• [Exercise] Copy each line below exactly and leave the pictures out.

• [Data section]
--- --- ---
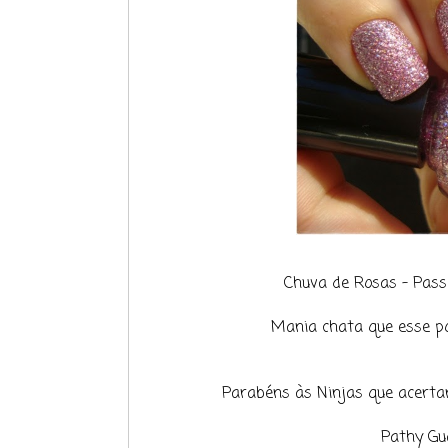
Chuva de Rosas - Passe
Mania chata que esse 
Parabéns às Ninjas que acerta
Pathy Gu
--- --- ---
• [Solution for this problem]
Chuva de Rosas - Passe
Mania chata que esse 
Parabéns às Ninjas que acerta
Pathy Gu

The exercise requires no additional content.